We see signs of stabilisation on a quarter-on-quarter basis - Q2 FY18 net property income fell 4.4 per cent quarter-on-quarter and this was mainly due to the divestment of KTL Offshore in February. The portfolio occupancy rate remains steady at 87.6 per cent.
Since our upgrade from "hold" to "buy" on March 29, Soilbuild Reit has posted total returns of 2.8 per cent versus the FTSE Straits Times Real Estate Investment Trust Index's 1 per cent. We expect the industrial space to remain challenging for most of 2018, but take comfort in that only 9.6 per cent gross rental income is due for renewal (including underlying tenants at Solaris) for the rest of the year.
Keppel DC Reit | Buy
Target price: $1.52
July 18 close: $1.39
Broker: DBS Group Research, July 18
Trading at a yield of about 5.6 per cent, Keppel DC Reit (KDC Reit) remains one of the few Reits in Singapore that can make accretive acquisitions, supported by low cost of capital.
The Reit is projected to deliver a solid 3 per cent compound annual growth rate in distributions, supported by ambitious growth plans. Our target price of $1.52 is the highest in the street. Our estimates are conservative compared to consensus, after pricing in the recent acquisition of a 99 per cent interest in Kingsland Data Centre (KDC SGP 5) and fund raising. Our numbers could be raised by a further 3 per cent if the manager achieves tax transparency status for its stake in KDC SGP 5, which we have not priced in.
Q2 FY18 results were in line with expectations, coupled with a sustained portfolio occupancy of about 92 per cent. With limited expiries over the coming two financial years, there is high income visibility. A pick-up in occupancies and rental reversionary prospects turning positive could help lift our earnings estimates.
Oversea-Chinese Banking Corporation | Buy
Target price: $13.52
July 19 close: $11.25
Broker: UOB Kay Hian, July 19
We expect OCBC to register a healthy loan growth of 10 per cent year-on-year and wealth management fees to grow 20.9 per cent year-on-year with steady expansion of assets under management in Q2 FY18.
However, investors could be disappointed with an expected second consecutive quarter of flattish net interest margin (we anticipate net interest margin expansion to resume in H2 FY18) and a moderation in contribution from insurance due to a correction in the bond market.

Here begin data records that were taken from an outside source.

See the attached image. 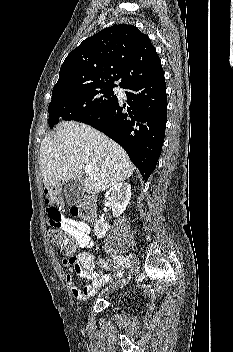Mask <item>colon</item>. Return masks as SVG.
I'll return each instance as SVG.
<instances>
[{
    "label": "colon",
    "mask_w": 233,
    "mask_h": 352,
    "mask_svg": "<svg viewBox=\"0 0 233 352\" xmlns=\"http://www.w3.org/2000/svg\"><path fill=\"white\" fill-rule=\"evenodd\" d=\"M72 214L84 220H91L96 214V205L94 199L86 196L82 201L74 206ZM51 242L58 247L64 254L72 255L76 250V244L59 228L51 226L48 231Z\"/></svg>",
    "instance_id": "1"
}]
</instances>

We cut our net profit forecast for 2018 by 13.5 per cent to $4.36 billion as it is uncertain whether the planned initial public offering for Great Eastern Life Assurance (Malaysia) would proceed. The Malaysian government is expected to conduct a review of the directive for foreign insurers to reduce their stakes in local insurance subsidiaries in Malaysia to 70 per cent or below.
Management seeks to improve dividend payout ratio by reinstating its dividend scheme.
First Real Estate Investment Trust | Hold
Target price: $1.34
July 19 close: $1.32
Broker: OCBC Investment Research, July 19
First Reit's (FREIT) Q2 FY18 scorecard was within our expectations. Gross revenue increased 5.3 per cent year-on-year to $28.9 million, while Q2 FY18 distribution per unit inched up 0.5 per cent to 2.15 cents, forming 24.6 per cent of our full-year forecast. We believe that 2018 should still see at least one acquisition being made, with the ticket size of any acquisition being in the $20 million to $30 million range.
Separately, FREIT's sponsor, PT Lippo Karawaci (LK), has outlined plans for the next six months to bolster the liquidity of the company, such as the sale of unsold inventory and the company's Puri Mall asset.
While we were cautiously optimistic that levers such as the Puri Mall sale would be sufficient for liquidity needs, there has been increasing market talk about the possibility of LK divesting its stake in FREIT. Should a substantial divestment come to pass, a number of questions need to be answered, the main one being the likelihood of LK renewing its master leases, which will start expiring from 2021.